_AVAILABLE DATA_
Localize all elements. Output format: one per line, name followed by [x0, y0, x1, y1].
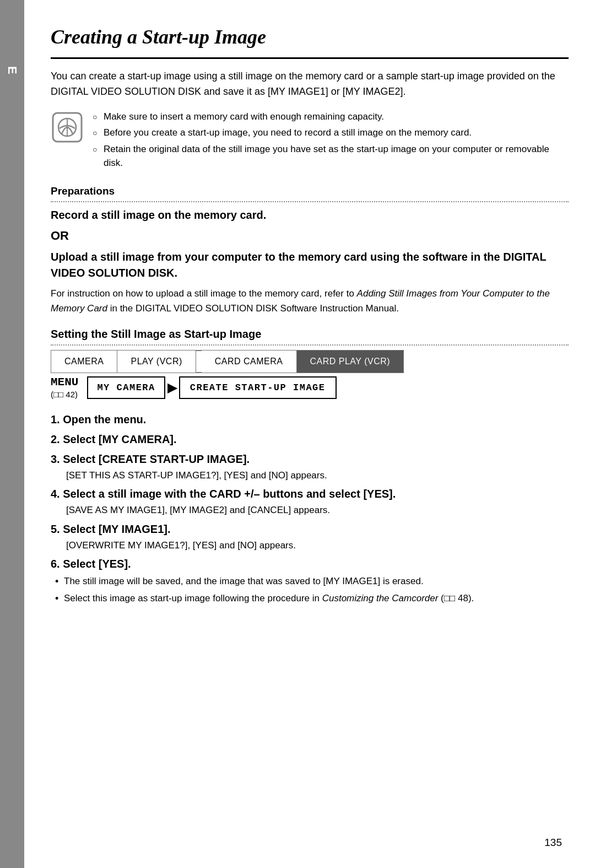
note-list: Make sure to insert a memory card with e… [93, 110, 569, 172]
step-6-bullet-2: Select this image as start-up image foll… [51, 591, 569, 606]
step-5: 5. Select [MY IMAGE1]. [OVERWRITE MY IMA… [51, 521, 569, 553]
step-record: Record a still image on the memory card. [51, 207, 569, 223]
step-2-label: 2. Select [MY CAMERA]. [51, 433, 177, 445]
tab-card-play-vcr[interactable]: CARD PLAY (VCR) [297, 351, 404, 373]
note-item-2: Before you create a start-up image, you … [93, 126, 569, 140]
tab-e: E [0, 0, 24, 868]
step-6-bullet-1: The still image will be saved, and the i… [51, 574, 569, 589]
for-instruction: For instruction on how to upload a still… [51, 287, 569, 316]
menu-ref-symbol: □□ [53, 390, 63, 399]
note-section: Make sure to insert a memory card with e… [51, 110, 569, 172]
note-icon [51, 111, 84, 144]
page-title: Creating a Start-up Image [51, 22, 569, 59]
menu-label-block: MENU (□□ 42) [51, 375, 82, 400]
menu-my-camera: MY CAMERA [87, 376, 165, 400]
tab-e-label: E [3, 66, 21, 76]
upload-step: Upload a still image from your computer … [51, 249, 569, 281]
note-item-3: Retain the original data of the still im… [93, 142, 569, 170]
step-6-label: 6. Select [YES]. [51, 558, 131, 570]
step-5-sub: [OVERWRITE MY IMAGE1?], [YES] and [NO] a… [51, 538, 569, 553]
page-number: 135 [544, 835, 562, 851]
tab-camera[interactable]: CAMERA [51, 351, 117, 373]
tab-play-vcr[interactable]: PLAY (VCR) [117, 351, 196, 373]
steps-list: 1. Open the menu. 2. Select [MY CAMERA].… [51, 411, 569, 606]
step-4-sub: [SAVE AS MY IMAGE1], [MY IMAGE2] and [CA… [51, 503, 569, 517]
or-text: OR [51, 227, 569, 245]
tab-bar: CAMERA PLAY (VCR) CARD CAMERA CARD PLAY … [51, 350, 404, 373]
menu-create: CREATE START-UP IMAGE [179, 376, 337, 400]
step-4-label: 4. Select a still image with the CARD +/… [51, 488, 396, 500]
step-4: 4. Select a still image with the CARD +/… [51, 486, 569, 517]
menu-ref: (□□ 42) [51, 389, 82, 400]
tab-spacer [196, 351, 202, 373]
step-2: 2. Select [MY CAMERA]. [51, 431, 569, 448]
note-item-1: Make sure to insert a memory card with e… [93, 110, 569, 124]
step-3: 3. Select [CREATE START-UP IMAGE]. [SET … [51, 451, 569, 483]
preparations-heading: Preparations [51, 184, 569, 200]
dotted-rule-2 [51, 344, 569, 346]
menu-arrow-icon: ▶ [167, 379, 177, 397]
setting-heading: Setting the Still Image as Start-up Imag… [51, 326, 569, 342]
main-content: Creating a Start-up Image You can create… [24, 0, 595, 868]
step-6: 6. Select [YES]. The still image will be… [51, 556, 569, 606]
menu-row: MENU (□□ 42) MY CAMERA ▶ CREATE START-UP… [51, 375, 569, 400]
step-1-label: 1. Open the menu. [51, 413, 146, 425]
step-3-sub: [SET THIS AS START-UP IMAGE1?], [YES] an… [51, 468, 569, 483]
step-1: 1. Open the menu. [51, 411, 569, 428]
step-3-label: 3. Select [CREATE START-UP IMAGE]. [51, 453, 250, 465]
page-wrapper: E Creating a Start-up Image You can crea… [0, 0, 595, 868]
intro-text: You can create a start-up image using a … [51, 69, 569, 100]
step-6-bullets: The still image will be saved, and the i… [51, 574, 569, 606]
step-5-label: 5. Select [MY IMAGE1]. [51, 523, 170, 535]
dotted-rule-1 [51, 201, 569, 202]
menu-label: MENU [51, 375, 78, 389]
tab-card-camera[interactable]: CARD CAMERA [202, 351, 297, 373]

_WHAT IS REQUIRED_
Could you show every line of the material that includes the string "item"?

_SOLUTION BELOW_
note-item-2: Before you create a start-up image, you … [93, 126, 569, 140]
note-item-3: Retain the original data of the still im… [93, 142, 569, 170]
note-item-1: Make sure to insert a memory card with e… [93, 110, 569, 124]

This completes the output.